WE AT THE SMOKE PIT I have hopes that some of the folks from fine vine wines will make it to our gathering
You all are invited to Lake De gray Arkansas state camp area







((((((((((((((((((((WE ARE TWIRLING A PIG ON SUNDAY))))))))))))))

We had a great turnout because we started planning around april 2008. this gave folks time to look and plan ahead 

*DATES POSTED BELOW*



it worked well with early long term planning and I hope we can get it off the ground again by starting early+++ 


UPDATED LIST 

Ozark Paul from Missouri 
Rocky and Scotty From Florida 
Daryl goat From Texas 
Lana, Casey, Rusty From Tennessee 
Lonestar Larry Another Texas boy 
Paul and Nona From Georgia 
Buzz--Terry From Texas 
Waldo from Arkansas and fine Vine Wines website 
Tweetiboyd6 from our pal talk group 
Added: 
Ed- BrokeAzzCooker from California
MR AND MRS Korbitt from Georgia

That's at least 13 people so far....don't know who all are bringing anybody else. 

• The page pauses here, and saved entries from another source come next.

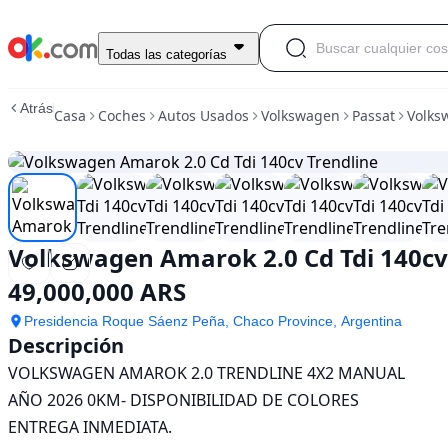
Usado
Todas las categorías
Volkswagen
Amarok
Atrás
Casa
Coches
Autos Usados
Volkswagen
Passat
Volks
2.0
Cd
Tdi
140cv
Trendline
En
venta
Volkswagen Amarok 2.0 Cd Tdi 140cv
49,000,000
ARS
49,000,000 ARS
Presidencia Roque Sáenz Peña, Chaco Province, Argentina
Descripción
VOLKSWAGEN AMAROK 2.0 TRENDLINE 4X2 MANUAL

AÑO 2026 0KM- DISPONIBILIDAD DE COLORES

ENTREGA INMEDIATA.
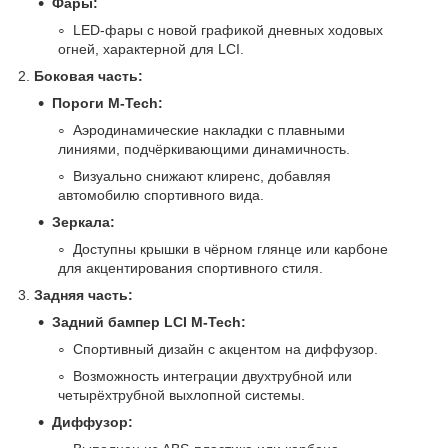
Фары:
LED-фары с новой графикой дневных ходовых
огней, характерной для LCI.
2.
Боковая часть:
Пороги M-Tech:
Аэродинамические накладки с плавными
линиями, подчёркивающими динамичность.
Визуально снижают клиренс, добавляя
автомобилю спортивного вида.
Зеркала:
Доступны крышки в чёрном глянце или карбоне
для акцентирования спортивного стиля.
3.
Задняя часть:
Задний бампер LCI M-Tech:
Спортивный дизайн с акцентом на диффузор.
Возможность интеграции двухтрубной или
четырёхтрубной выхлопной системы.
Диффузор:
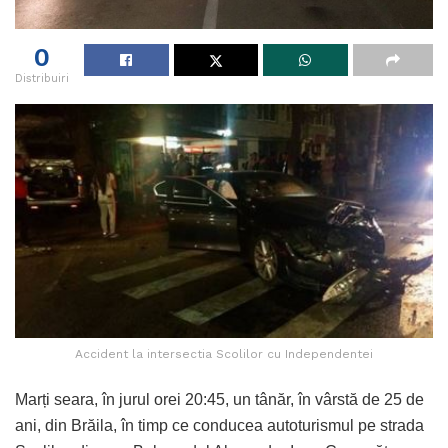
0
Distribuiri
Accident la intersectia Scolilor cu Independentei
Marți seara, în jurul orei 20:45, un tânăr, în vârstă de 25 de
ani, din Brăila, în timp ce conducea autoturismul pe strada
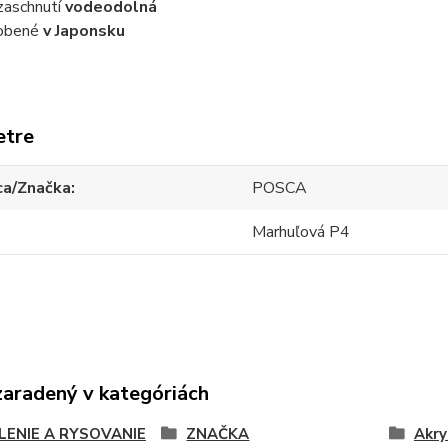
zaschnutí
vodeodolná
obené
v Japonsku
etre
ca/Značka
POSCA
Marhuľová P4
zaradený v kategóriách
LENIE A RYSOVANIE
ZNAČKA
Akry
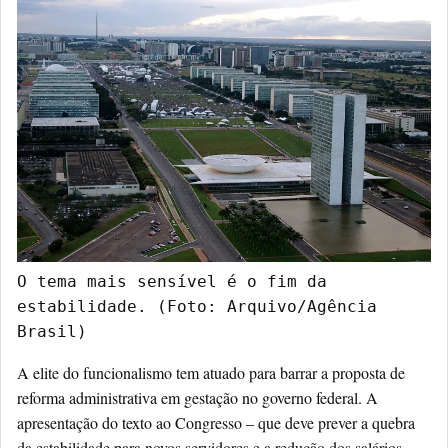
O tema mais sensível é o fim da 
estabilidade. (Foto: Arquivo/Agência 
Brasil)
A elite do funcionalismo tem atuado para barrar a proposta de
reforma administrativa em gestação no governo federal. A
apresentação do texto ao Congresso – que deve prever a quebra
da estabilidade para novos servidores e a redução dos salários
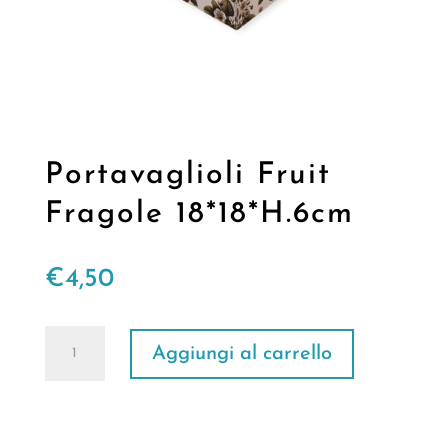
Portavaglioli Fruit
Fragole 18*18*H.6cm
€
4,50
Portavaglioli
Aggiungi al carrello
Fruit
Fragole
18*18*H.6cm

HERE IS THE UPDATED PLAN/SCHEDULE 

For quite some time now we have been planning the lake de gray camp out. Sept. 2009. Most of last year’s attendees are coming back. 


It looks like the 3rd weekend in Sept .19th to 20th, 2009 is the target date for the De Gray camp out. Some of us will arrive Thursday or Friday the 17th or 18th. 

Make advanced reservations in section "C" of the CADDO AREA. 
We were very pleased with that section. 


Also, because we hope it to be an annual event, some of us will stay to at least Monday (28th) or even later until the following Friday ((Oct 2nd)). Ozark Paul and a few of us plan to be there for the second weekend, too 

*The idea is to make it at least a week long event for those who can stay or for folks who can’t get there until a few days later or the second weekend. *



SOME OF LAST YEARS PHOTOS IN THE ALBUMS ON THE LEFT

http://s311.photobucket.com/albums/kk462/arkansassmoker/


----------